• **Instructions for the task**
Look below for the line with "Moscow, IRNA - Iran's President"; begin the copy there and stop after the line with "as a delightful", keeping the text exact and the pictures out.

─── Material provided ───

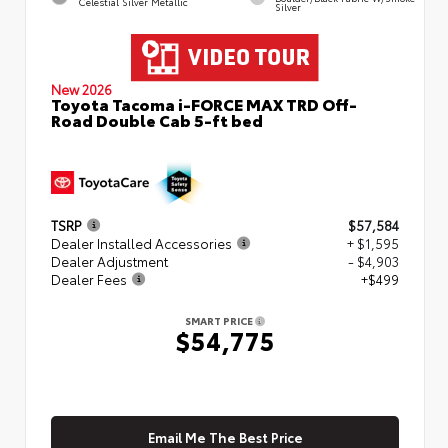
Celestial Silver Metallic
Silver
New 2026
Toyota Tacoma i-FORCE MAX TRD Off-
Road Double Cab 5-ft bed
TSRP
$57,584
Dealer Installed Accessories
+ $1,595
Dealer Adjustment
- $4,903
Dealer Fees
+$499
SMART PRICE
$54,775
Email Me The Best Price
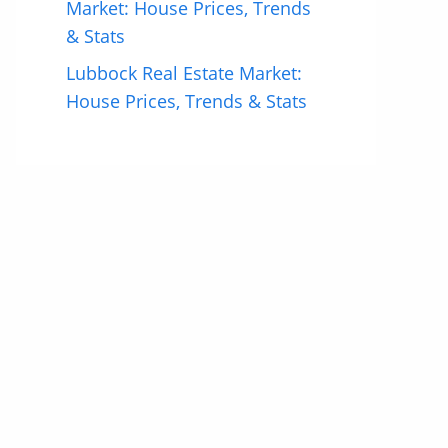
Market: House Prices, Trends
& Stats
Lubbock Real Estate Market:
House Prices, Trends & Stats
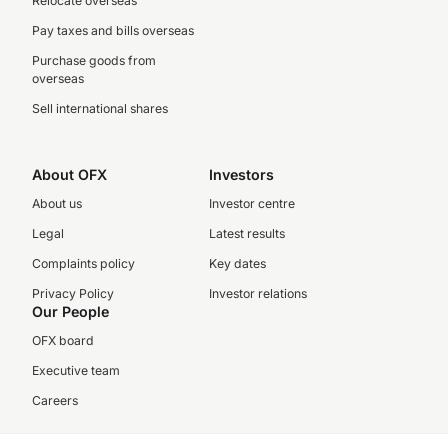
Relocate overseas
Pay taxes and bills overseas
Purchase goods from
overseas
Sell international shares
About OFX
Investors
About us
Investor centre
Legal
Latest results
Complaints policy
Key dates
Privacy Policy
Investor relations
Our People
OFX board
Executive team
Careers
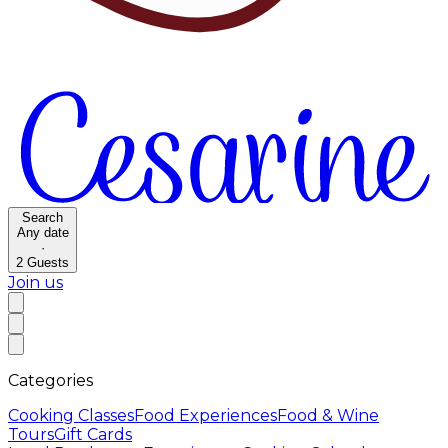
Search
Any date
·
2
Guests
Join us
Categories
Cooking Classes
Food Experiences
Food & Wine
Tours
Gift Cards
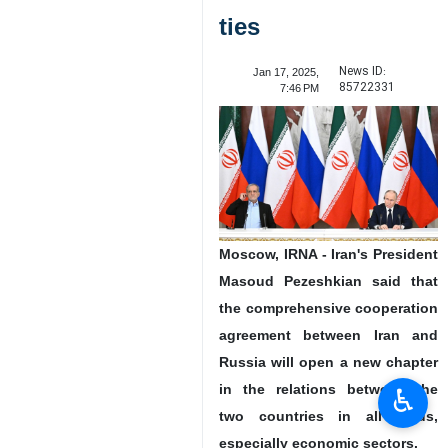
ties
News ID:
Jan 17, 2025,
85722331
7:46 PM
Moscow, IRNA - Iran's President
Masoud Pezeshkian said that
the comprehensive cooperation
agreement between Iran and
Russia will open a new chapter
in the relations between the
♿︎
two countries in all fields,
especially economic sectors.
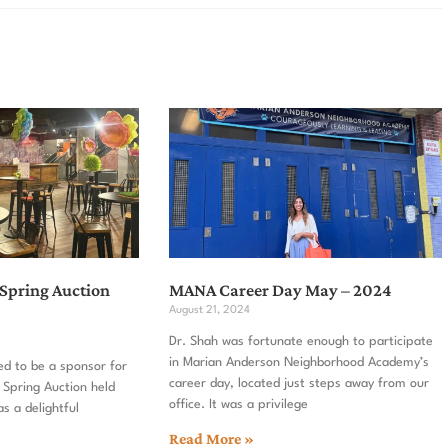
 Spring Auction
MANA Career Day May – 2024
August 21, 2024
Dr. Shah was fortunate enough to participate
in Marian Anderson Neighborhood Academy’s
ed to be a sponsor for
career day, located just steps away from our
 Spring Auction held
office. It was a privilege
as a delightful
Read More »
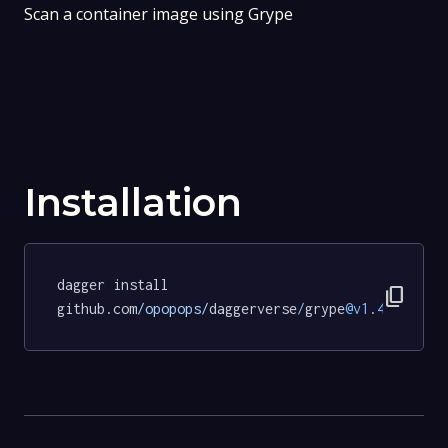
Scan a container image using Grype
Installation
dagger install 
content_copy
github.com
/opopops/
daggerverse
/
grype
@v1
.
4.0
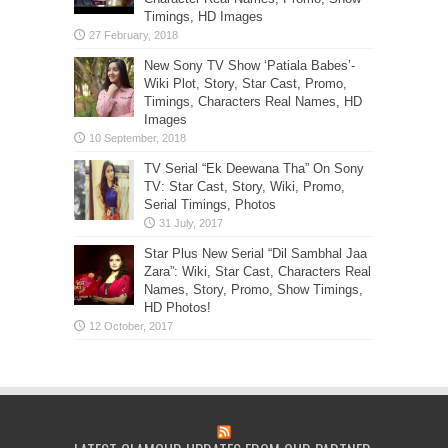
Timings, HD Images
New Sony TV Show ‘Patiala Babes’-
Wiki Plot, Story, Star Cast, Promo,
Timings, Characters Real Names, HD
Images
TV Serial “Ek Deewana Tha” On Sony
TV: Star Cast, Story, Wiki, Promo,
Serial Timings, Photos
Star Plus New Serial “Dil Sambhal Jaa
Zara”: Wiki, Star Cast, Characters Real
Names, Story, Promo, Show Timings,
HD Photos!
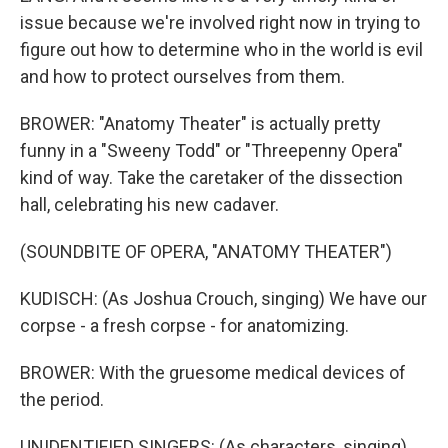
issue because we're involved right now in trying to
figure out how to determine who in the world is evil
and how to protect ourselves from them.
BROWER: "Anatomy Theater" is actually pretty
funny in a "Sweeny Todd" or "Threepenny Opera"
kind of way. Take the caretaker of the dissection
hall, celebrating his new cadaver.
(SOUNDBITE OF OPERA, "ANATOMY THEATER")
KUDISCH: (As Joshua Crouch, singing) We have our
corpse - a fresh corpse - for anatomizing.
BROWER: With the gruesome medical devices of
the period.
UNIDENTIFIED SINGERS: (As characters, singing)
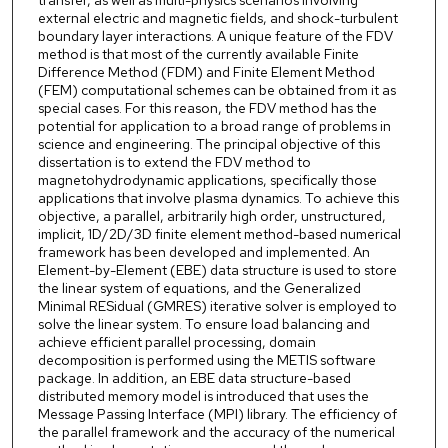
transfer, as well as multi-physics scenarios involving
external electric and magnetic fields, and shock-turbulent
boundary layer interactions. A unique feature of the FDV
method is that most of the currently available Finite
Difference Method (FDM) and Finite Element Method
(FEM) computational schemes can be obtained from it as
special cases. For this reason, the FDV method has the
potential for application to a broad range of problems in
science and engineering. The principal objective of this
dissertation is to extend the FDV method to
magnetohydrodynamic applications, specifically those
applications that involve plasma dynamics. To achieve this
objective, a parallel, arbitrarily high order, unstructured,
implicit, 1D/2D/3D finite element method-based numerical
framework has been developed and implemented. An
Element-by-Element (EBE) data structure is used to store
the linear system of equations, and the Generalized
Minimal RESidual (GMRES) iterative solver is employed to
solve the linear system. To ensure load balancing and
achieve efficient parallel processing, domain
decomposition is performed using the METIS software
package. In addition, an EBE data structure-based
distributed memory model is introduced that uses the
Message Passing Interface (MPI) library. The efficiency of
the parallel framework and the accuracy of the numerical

───

• **Solution to the exercise**
Moscow, IRNA - Iran's President
Masoud Pezeshkian said that
the comprehensive cooperation
agreement between Iran and
Russia will open a new chapter
in the relations between the
♿︎
two countries in all fields,
especially economic sectors.
 Spring Auction
MANA Career Day May – 2024
August 21, 2024
Dr. Shah was fortunate enough to participate
in Marian Anderson Neighborhood Academy’s
ed to be a sponsor for
career day, located just steps away from our
 Spring Auction held
office. It was a privilege
as a delightful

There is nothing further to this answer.